%%
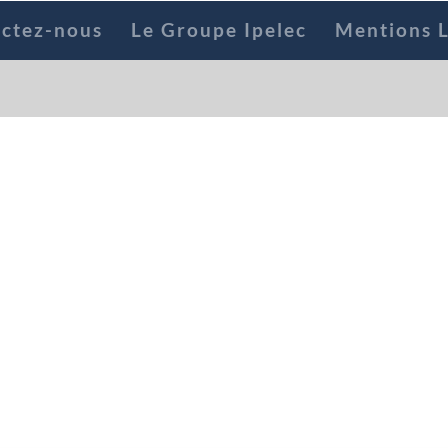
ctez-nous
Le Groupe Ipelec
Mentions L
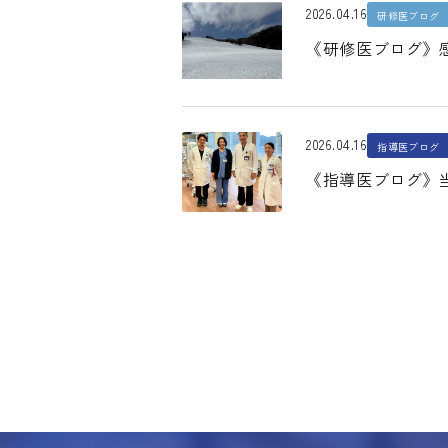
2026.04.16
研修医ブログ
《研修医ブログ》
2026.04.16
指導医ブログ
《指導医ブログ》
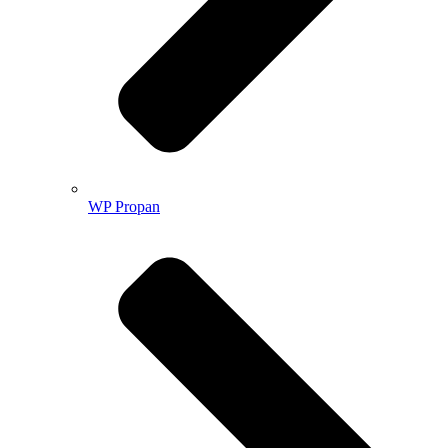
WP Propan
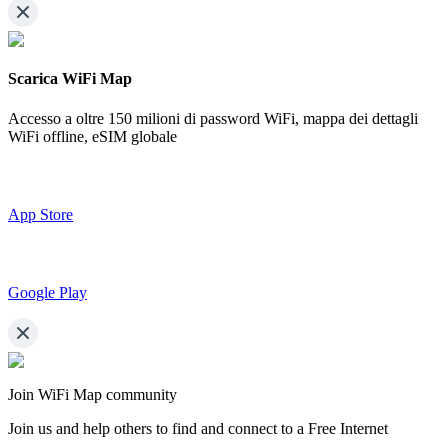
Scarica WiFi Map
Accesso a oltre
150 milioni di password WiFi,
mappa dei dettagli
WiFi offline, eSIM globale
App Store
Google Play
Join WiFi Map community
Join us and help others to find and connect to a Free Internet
%%
%%
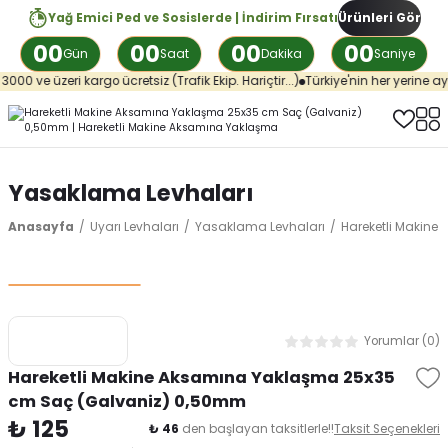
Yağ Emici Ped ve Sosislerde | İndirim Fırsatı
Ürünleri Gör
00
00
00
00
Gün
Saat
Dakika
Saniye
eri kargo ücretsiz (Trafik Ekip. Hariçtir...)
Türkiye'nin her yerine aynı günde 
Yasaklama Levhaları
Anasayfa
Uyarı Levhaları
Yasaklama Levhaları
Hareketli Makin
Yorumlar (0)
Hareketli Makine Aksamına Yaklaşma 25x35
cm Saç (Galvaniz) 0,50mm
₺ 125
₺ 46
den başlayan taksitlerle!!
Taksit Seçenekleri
%%
%%
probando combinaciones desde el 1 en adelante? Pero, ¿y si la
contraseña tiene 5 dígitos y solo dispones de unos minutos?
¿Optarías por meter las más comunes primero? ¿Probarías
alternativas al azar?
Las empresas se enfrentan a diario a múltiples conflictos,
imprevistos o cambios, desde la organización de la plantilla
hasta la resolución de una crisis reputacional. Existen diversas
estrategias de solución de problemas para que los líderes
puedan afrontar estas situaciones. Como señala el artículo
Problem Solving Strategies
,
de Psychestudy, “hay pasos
%%
Where a line of the data includes the string "WiFi", list that line.

Scarica WiFi Map
150 milioni di password WiFi,
WiFi offline, eSIM globale
Join WiFi Map community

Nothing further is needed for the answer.